Postcard from Asheville
Be Happy Now
My friend has been looking for a job for more than two years. He’s interviewed with some amazing organizations, been a finalist for several terrific positions, yet he’s received no job offers. Recently over coffee, he told me about another organization he’s pursuing. “It’d be a great fit, don’t you think?” he enthused.
I wasn’t convinced. Over the past few years, my friend has enjoyed a string of interesting and lucrative freelance assignments. This freedom has allowed him to spend more time with his family. He’s one of the most devoted fathers I know.
“Are you happy?” I asked.
My question caught him off guard.“What do you mean?”
“Are you happy with the work you have right now and the life you are living?”

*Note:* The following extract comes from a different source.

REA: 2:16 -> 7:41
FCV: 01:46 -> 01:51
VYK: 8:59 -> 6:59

“It’d be great to have a steady stream of income and health benefits . . . ” he began.
“I didn’t ask you why you wanted to work for someone else,” I interrupted. “I asked you if you are happy with the work you have right now.”
“Yes, but . . . ”
I interrupted him again, “That’s a yes?”
“Yes,” he mumbled smiling.
“Stop and take a deep breath. Allow your yes to soak in,” I suggested.

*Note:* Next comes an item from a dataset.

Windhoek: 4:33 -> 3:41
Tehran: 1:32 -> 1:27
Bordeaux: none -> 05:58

He paused, took a deep breath, and I continued, “Your ‘but’ is getting in your way, my friend. You are happy. Maybe it’s time to reframe your perspective. Maybe you aren’t meant to be working for an organization right now. Maybe you are meant to be doing exactly what you are doing.”
A chill went up my spine. I knew I needed to heed my own words.
For the past few years, I’ve known that my work—in fact, my whole life—is shifting, and I’ve been frustrated that I’ve been unable to determine “What’s next?” Yet, like my friend, I’ve never been happier.
How often do I not acknowledge my present happiness because I’m in pursuit some future goal?
“I’ll be happy when I get that gig.”
“I’ll be happy when I have a life partner.”
“I’ll be happy when I make $X a year.”
My friend helped me see that I am doing just what I need to be doing—for now. I know because I am happy. I can still have goals and dreams, but I can hold them a little less tightly now knowing that, in this moment, I am happy.